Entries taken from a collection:
◇ ◇ ◇

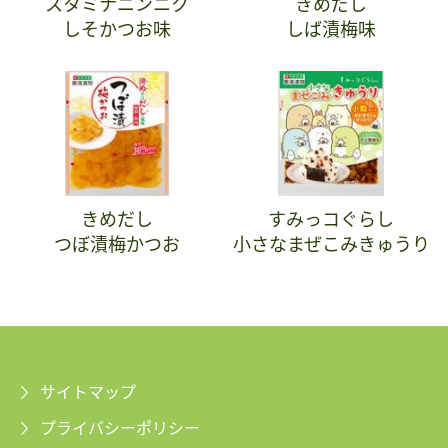
スタミナニンニク
きめだし
しそかつお味
しば漬梅味
きめだし
すみっコぐらし
つぼ漬梅かつお
小さなまぜこみきゅうり
サイトマップ
プライバシーポリシー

◇ ◇ ◇

Could you copy each line above exactly as written, minus any pictures?

* [Reply]
スタミナニンニク
きめだし
しそかつお味
しば漬梅味
きめだし
すみっコぐらし
つぼ漬梅かつお
小さなまぜこみきゅうり
サイトマップ
プライバシーポリシー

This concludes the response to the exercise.